In the process of preparing materials for my summer school class, Writing Genre Fiction, I began two lists, the first a laundry list of genre expectations, which is to say what readers expect when they pick up a particular category. The second list is titled One Hundred Genre Novels, which intends to be an annotated list in no particular order or chronology. It is not only a list of genre novels I think will profit the students, it is a kind of unspoken warning that one cannot merely pick a genre, then write in it, write one's way to some kind of financial solvency if not fame and fortune.

The subtitle of my One Hundred Genre Novels list is How These Novels Gave Readers What They Wanted, a bit long for a subtitle, I know, but nevertheless a direct, descriptive one.

I could begin my list with a note, a reminder that in addition to such specifics as murder, puzzle, clues, suspects, motives, and the like readers of mystery novels expect, they also want story.

Readers want story in so-called literary novels, but they are more likely to settle for simple stories in the face of philosophy or moral conundrums, or political renditions.
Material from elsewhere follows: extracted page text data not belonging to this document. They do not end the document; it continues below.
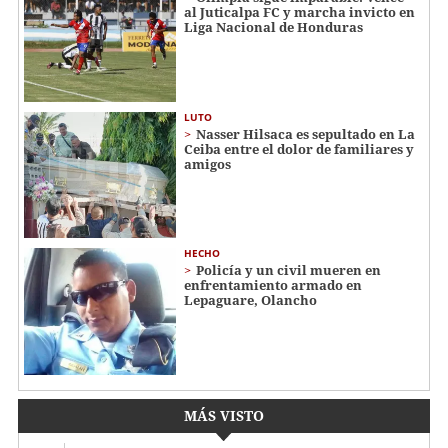
al Juticalpa FC y marcha invicto en
Liga Nacional de Honduras
LUTO
Nasser Hilsaca es sepultado en La
Ceiba entre el dolor de familiares y
amigos
HECHO
Policía y un civil mueren en
enfrentamiento armado en
Lepaguare, Olancho
MÁS VISTO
Some readers and some critics are even willing to lump--I used that verb with a sense of irony--literary novels with genre novels, saying in effect, What the hell, the literary novel is a type of novel, and readers come to them wanting to be transported to a place, a time, a situation that will then be cut up like a frog in a high school biology lab.
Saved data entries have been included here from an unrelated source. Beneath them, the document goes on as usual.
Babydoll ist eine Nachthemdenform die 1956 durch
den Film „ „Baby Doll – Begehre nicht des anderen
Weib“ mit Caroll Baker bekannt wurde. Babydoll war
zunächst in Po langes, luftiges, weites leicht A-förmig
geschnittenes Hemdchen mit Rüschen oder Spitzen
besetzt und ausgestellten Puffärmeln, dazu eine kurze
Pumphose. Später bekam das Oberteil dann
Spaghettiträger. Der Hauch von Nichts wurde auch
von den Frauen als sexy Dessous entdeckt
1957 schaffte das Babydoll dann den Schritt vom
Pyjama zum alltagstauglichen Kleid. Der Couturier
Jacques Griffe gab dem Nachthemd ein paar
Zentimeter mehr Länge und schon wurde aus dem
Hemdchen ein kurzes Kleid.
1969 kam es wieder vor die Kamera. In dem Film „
It takes some writers, myself included, several shots at novel-length narratives to get a sense of what story is and what it means, and how, if you are not careful, you will do the literary equivalent of brushing your teeth with someone else' 's toothbrush--you'll use their concept for story, their sense of pacing, all without understanding what you bring to the equation. Worse yet, you run the risk of being so taken with the notion of writing entirely for yourself that you will not factor in what the reader expects when the reader takes up your work.

Do not get me wrong: Writing to please one's self is a vital step to understanding not only what story is but what you bring to it, and perhaps even why you do so.

It is a complex problem, like trying, for instance to find an apartment in Manhattan at any price. Unless you're on the extreme ends of affluence, a roommate is not merely a necessity, it is a given. More likely, several roommates, using the bed and facilities on time shares.

You have these stories you want to tell; your potential reader doesn't know about you yet and has to be sensitized to your existence. In addition, your potential reader has expectations related to anything he reads. Thus your sense of what pleases you, what you can stick with through the revision and development, has to have factored into it your having read an infinitude of narratives that are good and bad, stories you love and stories that cause you to cringe away from as a vampire cringes away from a crucifix, thrust in his face.

Reading one hundred novels, although a bit time consuming, isn't much of a deal for a wannabe writer. In fact, a writer should read at least one hundred novels of the sort he or she wants to write before even starting out, not only to pick up technique and convention but to make sure one does not needlessly reinvent the wheel.

All this necessary reading is like having your writing self inhabited with roommates beyond number. You have to negotiate around them and through them in addition to coping with the characters, landscape, and tone of your own vision.

In the real life, roommates may leave dirty dishes in the sink or forget to take leaky things out of their pockets when they use the washer and drier, they may snore, use up your peanut butter, and as one old roommate of mine did, use a particularly splendid bottle of wine I'd been saving for something better than use in a stew. But these are nothing in comparison to the roommates you have to cope with to find out who and what you are, then get it down someplace where you can do something constructive about it.